Start of Block

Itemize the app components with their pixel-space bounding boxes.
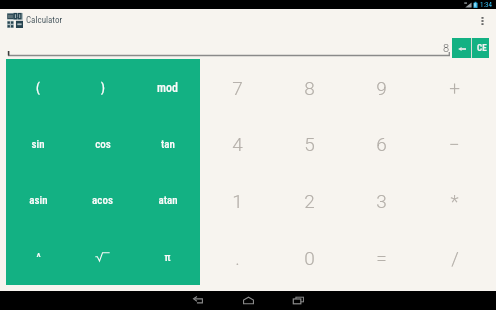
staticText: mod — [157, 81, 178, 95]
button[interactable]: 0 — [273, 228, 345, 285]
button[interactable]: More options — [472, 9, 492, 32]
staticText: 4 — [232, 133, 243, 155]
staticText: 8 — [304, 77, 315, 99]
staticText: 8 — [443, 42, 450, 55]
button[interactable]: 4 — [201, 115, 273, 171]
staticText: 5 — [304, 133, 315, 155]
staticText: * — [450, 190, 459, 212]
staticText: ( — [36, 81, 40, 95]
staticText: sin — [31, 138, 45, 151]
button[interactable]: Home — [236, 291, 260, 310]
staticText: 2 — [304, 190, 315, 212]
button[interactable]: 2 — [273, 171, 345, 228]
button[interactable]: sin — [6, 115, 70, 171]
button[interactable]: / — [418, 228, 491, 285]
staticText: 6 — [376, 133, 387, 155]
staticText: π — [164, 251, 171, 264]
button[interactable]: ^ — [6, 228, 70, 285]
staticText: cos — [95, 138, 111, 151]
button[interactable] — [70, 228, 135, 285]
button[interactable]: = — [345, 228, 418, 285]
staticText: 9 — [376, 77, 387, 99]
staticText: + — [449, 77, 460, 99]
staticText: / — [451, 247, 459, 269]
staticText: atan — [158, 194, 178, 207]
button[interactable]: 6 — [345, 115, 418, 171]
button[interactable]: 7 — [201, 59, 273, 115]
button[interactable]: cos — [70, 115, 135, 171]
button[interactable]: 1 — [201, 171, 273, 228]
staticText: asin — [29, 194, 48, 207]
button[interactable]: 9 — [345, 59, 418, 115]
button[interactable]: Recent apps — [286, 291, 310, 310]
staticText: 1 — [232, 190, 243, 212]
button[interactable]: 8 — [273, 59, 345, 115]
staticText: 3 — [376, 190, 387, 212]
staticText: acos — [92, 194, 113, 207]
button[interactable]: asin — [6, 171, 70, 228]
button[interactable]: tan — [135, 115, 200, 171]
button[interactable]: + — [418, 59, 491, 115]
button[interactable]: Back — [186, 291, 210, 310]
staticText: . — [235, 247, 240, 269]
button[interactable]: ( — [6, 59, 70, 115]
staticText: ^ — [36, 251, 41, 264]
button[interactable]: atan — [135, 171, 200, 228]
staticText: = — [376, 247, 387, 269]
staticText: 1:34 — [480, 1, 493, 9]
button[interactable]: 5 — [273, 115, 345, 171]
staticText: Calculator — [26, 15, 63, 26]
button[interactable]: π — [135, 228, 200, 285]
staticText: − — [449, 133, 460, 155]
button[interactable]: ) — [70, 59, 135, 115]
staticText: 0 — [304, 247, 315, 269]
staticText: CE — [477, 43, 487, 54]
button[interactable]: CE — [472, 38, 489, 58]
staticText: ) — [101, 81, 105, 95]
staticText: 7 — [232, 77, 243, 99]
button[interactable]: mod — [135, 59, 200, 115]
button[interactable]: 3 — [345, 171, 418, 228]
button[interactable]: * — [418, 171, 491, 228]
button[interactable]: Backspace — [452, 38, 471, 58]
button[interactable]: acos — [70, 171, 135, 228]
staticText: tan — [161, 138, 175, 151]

End of Block

### Description of the task
Search the data above for the string "acos" and report each line that holds it.

### Your response
staticText: acos — [92, 194, 113, 207]
button[interactable]: acos — [70, 171, 135, 228]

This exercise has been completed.